Riesgos crecientes en Colombia
El fraude digital está en aumento en el país. Según el Global Online Safety Survey de Microsoft, el 71% de los colombianos sufrió al menos un incidente en línea en el último año, cifra superior al promedio global. Además, el 17% fue víctima de robo de identidad digital en los últimos dos años, confirmando que los riesgos son cada vez más frecuentes y sofisticados.
De la reacción a la prevención
La inteligencia artificial (IA) está transformando la ciberseguridad. “Ya no es suficiente reaccionar, las organizaciones necesitan identificar patrones de riesgo antes de que ocurran y actuar en tiempo real”, afirma Simbad Ceballos, CEO de OlimpIA.
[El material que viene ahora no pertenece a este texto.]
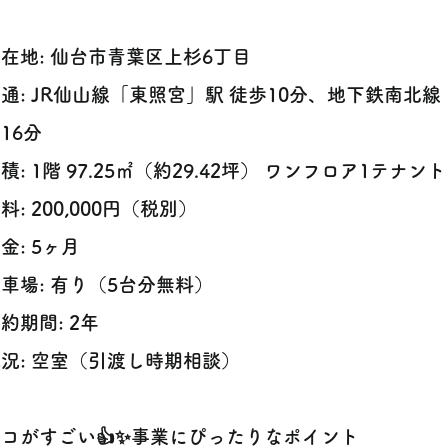
所在地: 仙台市青葉区上杉6丁目
交通: JR仙山線「東照宮」駅 徒歩10分、地下鉄南北
16分
面積: 1階 97.25㎡（約29.42坪） ワンフロア1テナント
賃料: 200,000円（税別）
敷金: 5ヶ月
駐車場: 有り（5台分無料）
契約期間: 2年
現況: 空室（引渡し時期相談）
ココがすごい👍✨事業にぴったりなポイント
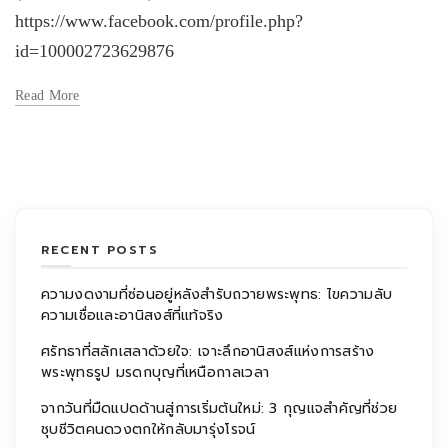
https://www.facebook.com/profile.php?
id=100002723629876
Read More
RECENT POSTS
ความงดงามที่ซ่อนอยู่หลังสำรับถวายพระพุทธ: ไขความลับ
ความเชื่อและอานิสงส์ที่แท้จริง
ศรัทธาที่สลักเสลาด้วยใจ: เจาะลึกอานิสงส์แห่งการสร้าง
พระพุทธรูป มรดกบุญที่เหนือกาลเวลา
จากวันที่มืดแปดด้านสู่การเริ่มต้นใหม่: 3 กุญแจสำคัญที่ช่วย
ชุบชีวิตคนดวงตกให้กลับมารุ่งโรจน์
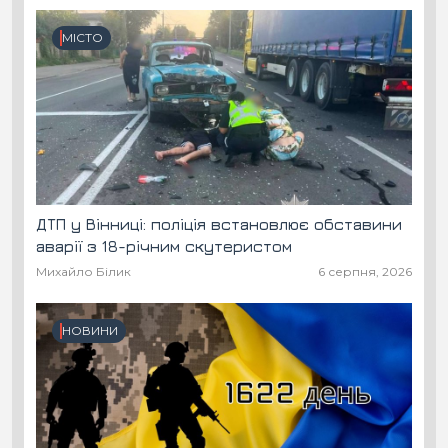
МІСТО
ДТП у Вінниці: поліція встановлює обставини
аварії з 18-річним скутеристом
Михайло Білик
6 серпня, 2026
НОВИНИ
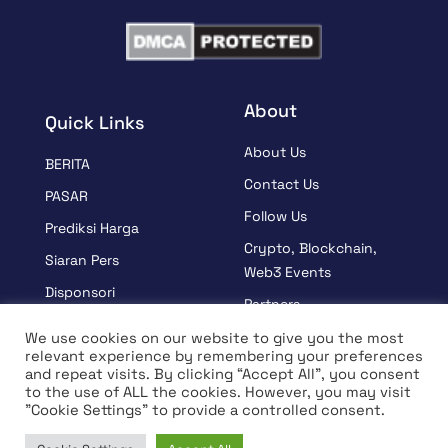
About
Quick Links
About Us
BERITA
Contact Us
PASAR
Follow Us
Prediksi Harga
Crypto, Blockchain,
Siaran Pers
Web3 Events
Disponsori
Partners
BELAJAR
Terms And Condition
We use cookies on our website to give you the most
Wawancara
relevant experience by remembering your preferences
Privacy Policy
and repeat visits. By clicking “Accept All”, you consent
to the use of ALL the cookies. However, you may visit
"Cookie Settings" to provide a controlled consent.
© Hak Cipta 2026 Semua Hak Dilindungi Undang-Undang |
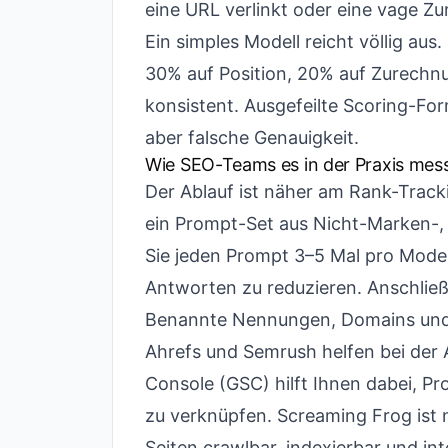
eine URL verlinkt oder eine vage Zu
Ein simples Modell reicht völlig au
30% auf Position, 20% auf Zurechnun
konsistent. Ausgefeilte Scoring-Fo
aber falsche Genauigkeit.
Wie SEO-Teams es in der Praxis mes
Der Ablauf ist näher am Rank-Tracki
ein Prompt-Set aus Nicht-Marken-,
Sie jeden Prompt 3–5 Mal pro Mode
Antworten zu reduzieren. Anschlie
Benannte Nennungen, Domains und 
Ahrefs und Semrush helfen bei der 
Console (GSC) hilft Ihnen dabei, Pr
zu verknüpfen. Screaming Frog ist n
Seiten crawlbar, indexierbar und int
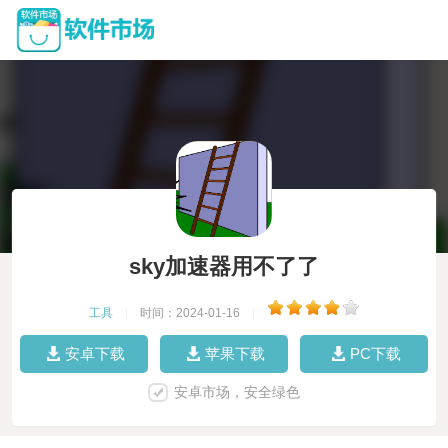
sky加速器用不了了
工具
|
时间：2024-01-16
|
安卓下载
苹果下载
PC下载
安卓市场，安全绿色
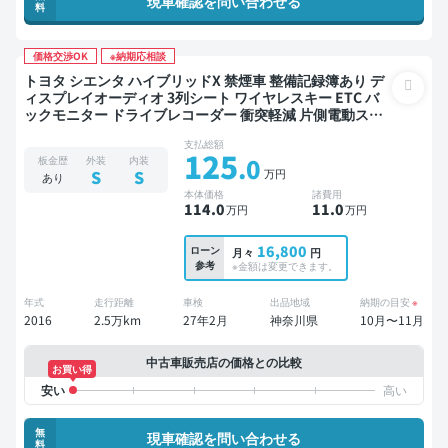
現車確認を問い合わせる
料
価格交渉OK
※納期応相談
トヨタ シエンタ ハイブリッドX 禁煙車 整備記録簿あり デ
ィスプレイオーディオ 3列シート ワイヤレスキー ETC バ
ックモニター ドライブレコーダー 衝突軽減 片側電動スラ
イドドア 7人乗り
支払総額
125
.0
板金歴
外装
内装
万円
S
S
あり
本体価格
諸費用
114
.0
11
.0
万円
万円
16,800
ローン
月々
円
参考
※金額は変更できます。
年式
走行距離
車検
出品地域
納期の目安
※
2016
2.5万km
27年2月
神奈川県
10月〜11月
中古車販売店の価格との比較
お買い得
無
現車確認を問い合わせる
料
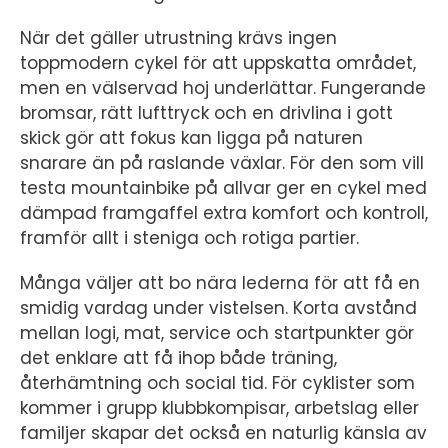
När det gäller utrustning krävs ingen
toppmodern cykel för att uppskatta området,
men en välservad hoj underlättar. Fungerande
bromsar, rätt lufttryck och en drivlina i gott
skick gör att fokus kan ligga på naturen
snarare än på raslande växlar. För den som vill
testa mountainbike på allvar ger en cykel med
dämpad framgaffel extra komfort och kontroll,
framför allt i steniga och rotiga partier.
Många väljer att bo nära lederna för att få en
smidig vardag under vistelsen. Korta avstånd
mellan logi, mat, service och startpunkter gör
det enklare att få ihop både träning,
återhämtning och social tid. För cyklister som
kommer i grupp klubbkompisar, arbetslag eller
familjer skapar det också en naturlig känsla av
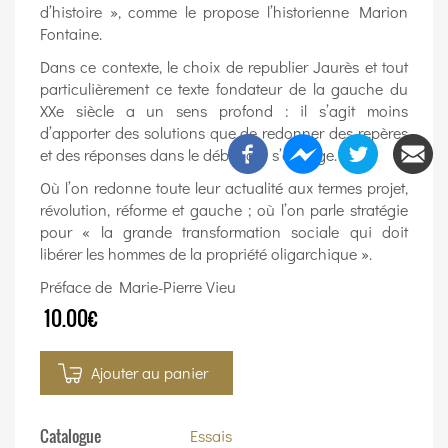
d’histoire », comme le propose l’historienne Marion
Fontaine.
Dans ce contexte, le choix de republier Jaurès et tout
particulièrement ce texte fondateur de la gauche du
XXe siècle a un sens profond : il s’agit moins
d’apporter des solutions que de redonner des repères
et des réponses dans le débat qui s’engage.
Où l’on redonne toute leur actualité aux termes projet,
révolution, réforme et gauche ; où l’on parle stratégie
pour « la grande transformation sociale qui doit
libérer les hommes de la propriété oligarchique ».
Préface de Marie-Pierre Vieu
10.00€
Ajouter au panier
Catalogue
Essais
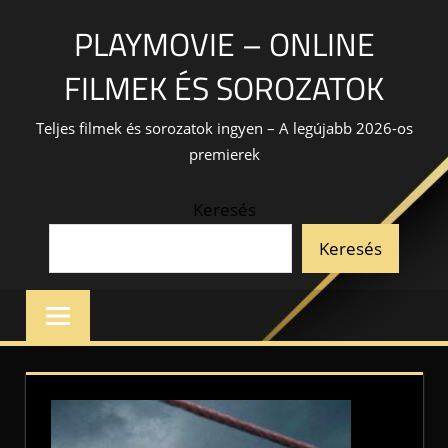
Skip
PLAYMOVIE – ONLINE
to
content
FILMEK ÉS SOROZATOK
Teljes filmek és sorozatok ingyen – A legújabb 2026-os
premierek
Keresés
Keresés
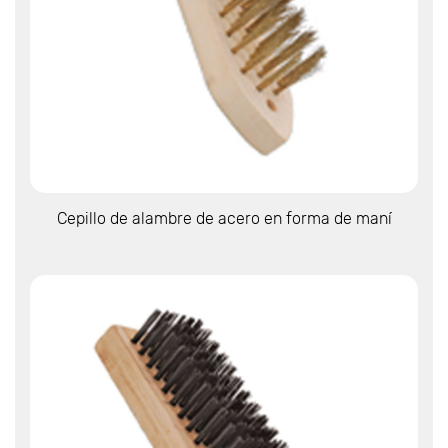
Ver más
Cepillo de alambre de acero en forma de maní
Gracias al aprendizaje automático, la IA analiza grandes volúmenes de datos, reconoce comportamientos inusuales y genera alertas tempranas que permiten bloquear intentos de fraude antes de que afecten a los usuarios.
Principales amenazas digitales
La IA permite anticiparse a riesgos como:
- Phishing: intentos de suplantación de identidad mediante correos o mensajes falsos.
- Ransomware: secuestro de información con fines extorsivos.
- Accesos no autorizados: intentos de ingresar a cuentas bancarias o plataformas digitales.
Impacto en ciudadanos y empresas
Para los usuarios, el riesgo está presente en cada pago en línea, trámite virtual o acceso a banca digital. Para las organizaciones, el fraude digital implica:
- Pérdidas económicas directas.
- Interrupciones operativas.
- Sanciones regulatorias.
- Daños reputacionales que afectan la confianza de los clientes.
Ventajas de la IA en ciberseguridad
La implementación de inteligencia artificial permite:
- Respuesta en segundos para bloquear accesos sospechosos.
- Detección de actividades irregulares sin intervención humana inmediata.
- Adaptación a riesgos específicos de cada sector (financiero, salud, servicios digitales).
- Protección de datos sensibles sin fricción en la experiencia del usuario.
Confianza y ética en la implementación
“El reto no es solo tecnológico, es de confianza. La inteligencia artificial debe implementarse de manera ética para proteger a las personas y garantizar la seguridad de su información”, concluye Ceballos.
En un país donde cada vez más transacciones y servicios se realizan en línea, la IA se consolida como un aliado clave para proteger dinero e identidad digital, reducir el fraude y fortalecer la confianza en la economía digital.